Los mejores frutos secos para el corazón y la memoria
Nueces
Son el rey del grupo en cuanto a omega-3. Ayudan a reducir el colesterol malo y mejoran la función cerebral. Si tuvieras que elegir solo uno para empezar, probablemente sea este.
Almendras
Ricas en vitamina E y magnesio, dos nutrientes que protegen las células del estrés oxidativo y favorecen la memoria. También ayudan a controlar los niveles de azúcar en sangre, lo que las hace especialmente útiles si tienes esa tendencia.
Pistachos
Menos conocidos por sus beneficios y más por ser adictivos, pero merecen más crédito: mejoran la circulación sanguínea, tienen buen aporte de antioxidantes y varios estudios los vinculan con mejor salud cognitiva. Además de todos los frutos secos, son de los que menos calorías tienen por porción.
Avellanas
Contienen vitamina B6 y grasas saludables que apoyan el sistema nervioso. Son buena opción si buscas algo que te dé energía sostenida sin que te genere un pico de glucosa.
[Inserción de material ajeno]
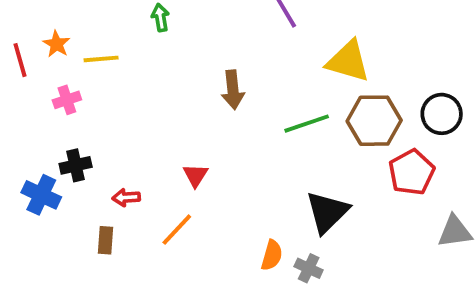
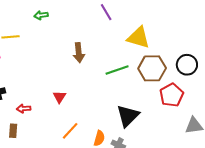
green arrow: (160, 18) -> (41, 15), turned -88
orange line: (177, 230) -> (70, 131), moved

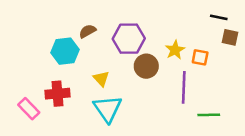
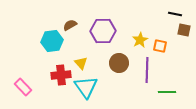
brown circle: (146, 66) -> (119, 63), moved
red cross: (57, 94) -> (61, 75), moved

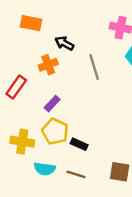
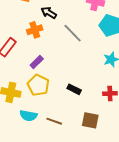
gray line: (94, 67) -> (73, 33), turned -30
black rectangle: (79, 144) -> (74, 89), moved

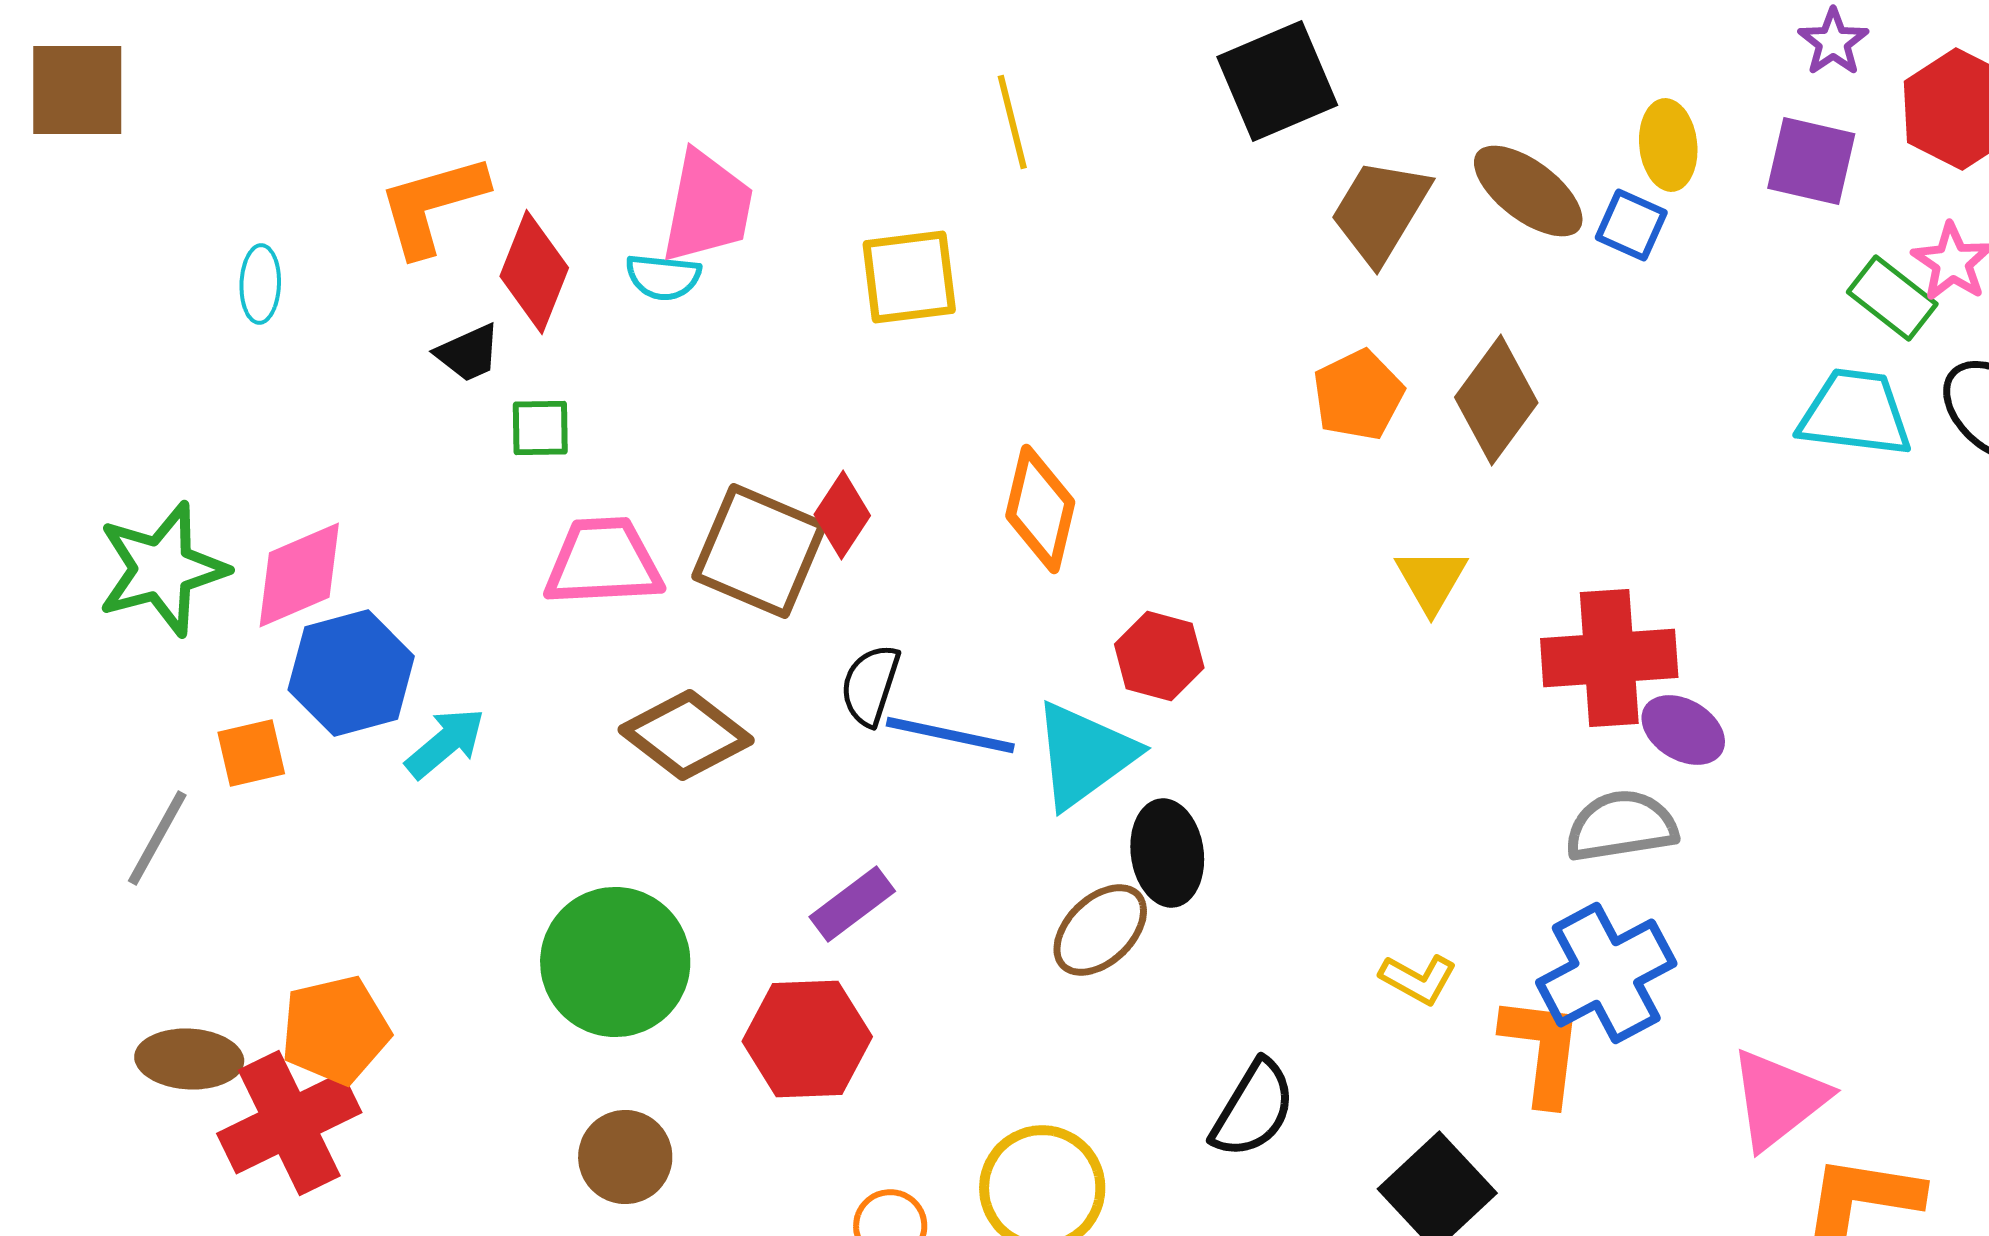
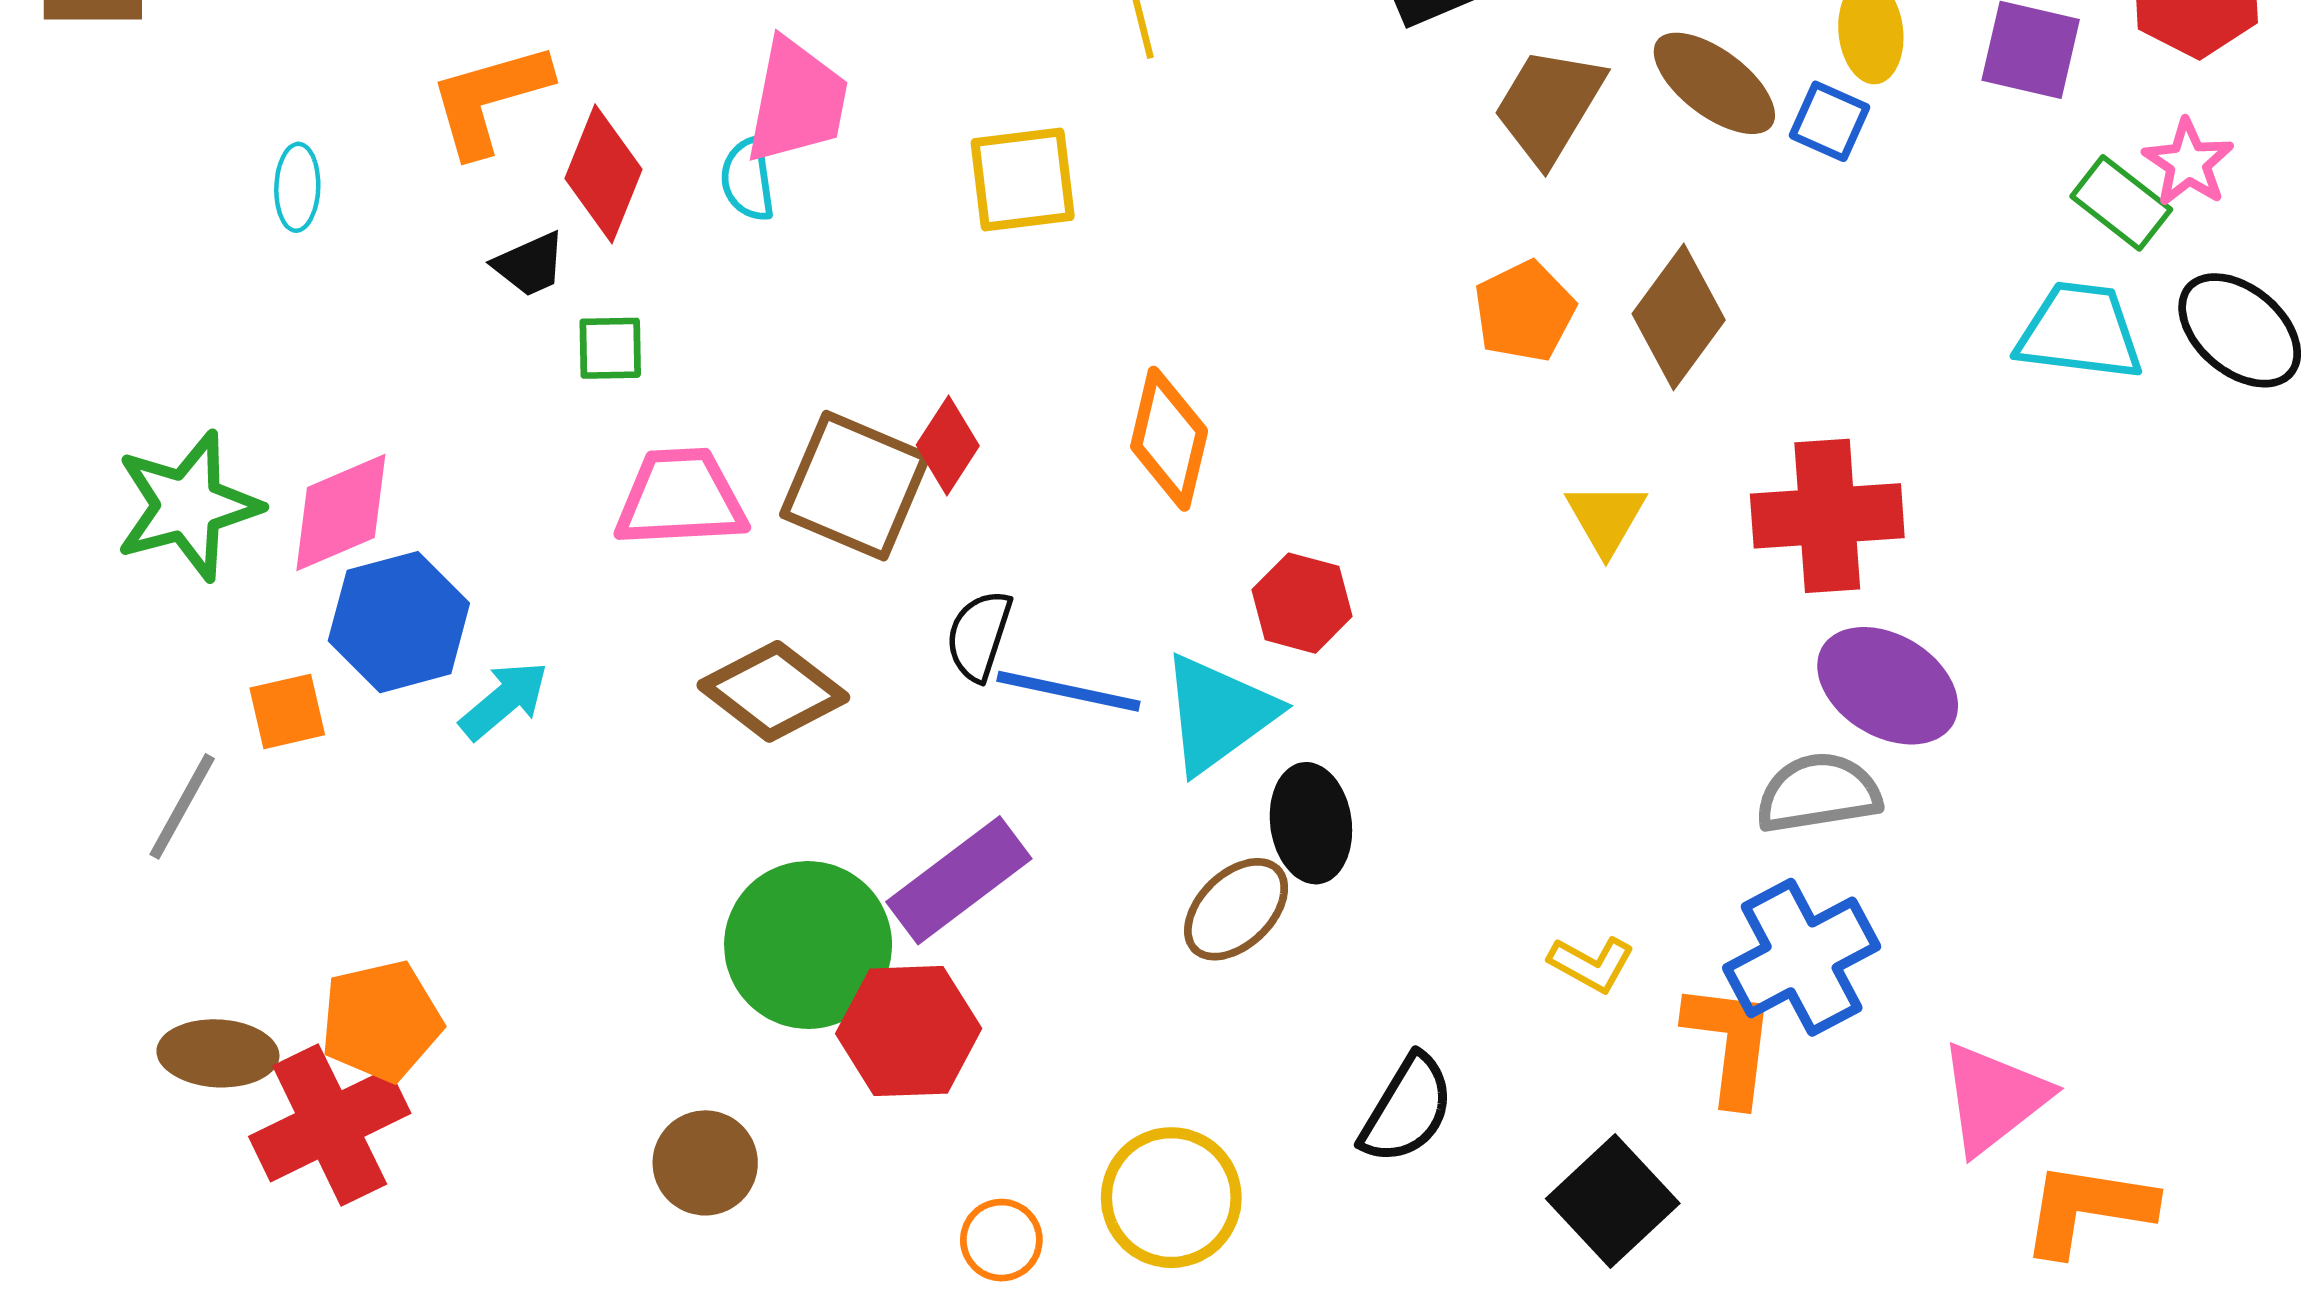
cyan semicircle: (663, 277) -> (748, 179), turned 76
red cross: (1609, 658) -> (1827, 516), moved
purple ellipse: (1683, 730) -> (1888, 686), size x1.5
purple rectangle: (852, 904) -> (959, 880), size x1.5
green circle: (615, 962) -> (808, 945), moved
¿Cómo incluir frutos secos en la dieta diaria?
La forma más fácil es tenerlos a la mano y comerlos solos. Pero si quieres variar, van bien en yogur, ensaladas y batidos, o mezclados con frutas deshidratadas para una mezcla de trail mix casera. También puedes hacer mantequillas vegetales en casa si tienes licuadora potente.
Lo único que hay que tener en cuenta es que su aporte calórico es alto, así que el puñado es suficiente. No hace falta exagerar para obtener los beneficios: la constancia hace más que la cantidad.